Central Limit Theorem


In a nutshell, the Central Limit Theorem states that the larger the sample size, the more confident we can be in our estimate of the true mean.

If you were to take repeated samples from a population (e.g. send out surveys to a random set of your customers multiple times, asking the same questions), average each sample and then use those averages to create a histogram, you could use those results to estimate where the true mean lies.

B2B Example: Let’s say you wanted to better understand the number of employees for each of your customers.  We’ll do this two ways: Working through the central limit theorem (hard way) and then applying the central limit theorem (easy way).

So let’s say you have some 5,000 customers that are businesses and have an unknown number of employees working at each of those businesses.  Someone asks “Who are we really selling to?  Are these big businesses or are they mom and pop stores?”

The question becomes, what is the average number of employees for your customers.

The Hard Way: To get a really good estimate, you could randomly sample you clients multiple times and then treat average each sample and use all averages as your distribution of the true (population) mean.

So let’s take 20 sample of 10 customers:

Sample 1:  75  89 100  73 112 114 110 108  94 124 | Avg = 99.9

Sample 2: 111  69 106  63 121 117 108  90  92 101 | Avg =  97.8

….

Sample 20: 93  51 111  94 121 108  55 100  83 103 | Avg = 91.9

If we plot the average of those 20 samples in a histogram, it looks close enough to normal to use the standard normal table to estimate the mean at 95% confidence.

Average of repeated samples plotted in histogram

  • Mean of samples = 99.49
  • Standard Deviation of samples = 6.71

The 95% confidence interval around the mean is 88.45 – 110.53 (Mean +/- 1.64*(Standard Deviation).

The Easier Way (Applying the Central Limit Theorem):

So let’s say you didn’t want to take 20 samples of 10 customers each.  When your data is not heavily skewed, you can use a concept called the standard error.

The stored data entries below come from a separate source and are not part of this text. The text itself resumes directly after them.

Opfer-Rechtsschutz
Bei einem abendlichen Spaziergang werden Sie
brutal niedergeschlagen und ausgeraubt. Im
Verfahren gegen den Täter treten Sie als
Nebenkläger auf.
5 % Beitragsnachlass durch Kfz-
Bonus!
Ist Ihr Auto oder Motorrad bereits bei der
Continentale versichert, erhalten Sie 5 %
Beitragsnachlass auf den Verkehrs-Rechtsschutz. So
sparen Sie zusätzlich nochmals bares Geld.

Standard Error = sample standard deviation / square root of the sample size.

If we think about the idea of repeated samples, you’ll recognize that more data is more powerful.  The standard error uses the sample size as a way of controlling the impact of the sample standard deviation.

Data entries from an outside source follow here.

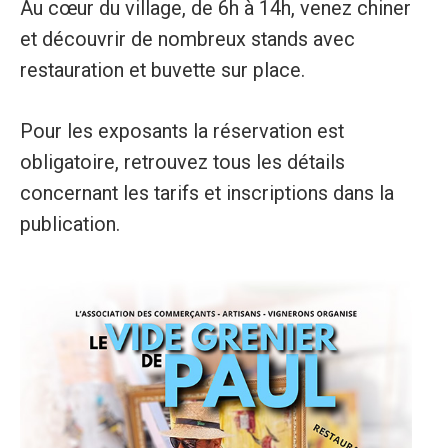
Au cœur du village, de 6h à 14h, venez chiner
et découvrir de nombreux stands avec
restauration et buvette sur place.
Pour les exposants la réservation est
obligatoire, retrouvez tous les détails
concernant les tarifs et inscriptions dans la
publication.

The rule of thumb is that you must have at least 30 observations to have enough data to apply the central limit theorem.

  • Take a sample of 30 data points.
  • Find the average and standard deviation of that sample.
  • Then, calculate a 95% confidence interval with the standard error rather than the standard deviation.

Walk-Through:

[1] 99.9 97.8 101.8 108.1 101.8 96.0 113.4 102.3 98.9 91.2 91.0
[12] 100.5 107.5 102.1 88.0 107.4 94.3 103.3 92.6 91.9

Average = 99.23333

Standard Deviation = 6.710785

Standard Error = 6.710785 / Square-Root(30) = 2.73659

95% Confidence Interval of customer employee size using one sample and standard error = 94.73 – 103.74

The slightly improved interval is probably just a coincidence but it proves the point that this method works.

Warning:  There’s only one reason I can think of to estimate the mean the hard way, that’s to control for bias.  Taking dedicated samples for each segment of your customer file might be more representative if your data is skewed than taking just a random sample.

Bottom-Line: More data = tighter confidence interval when using the standard error to estimate your mean statistic.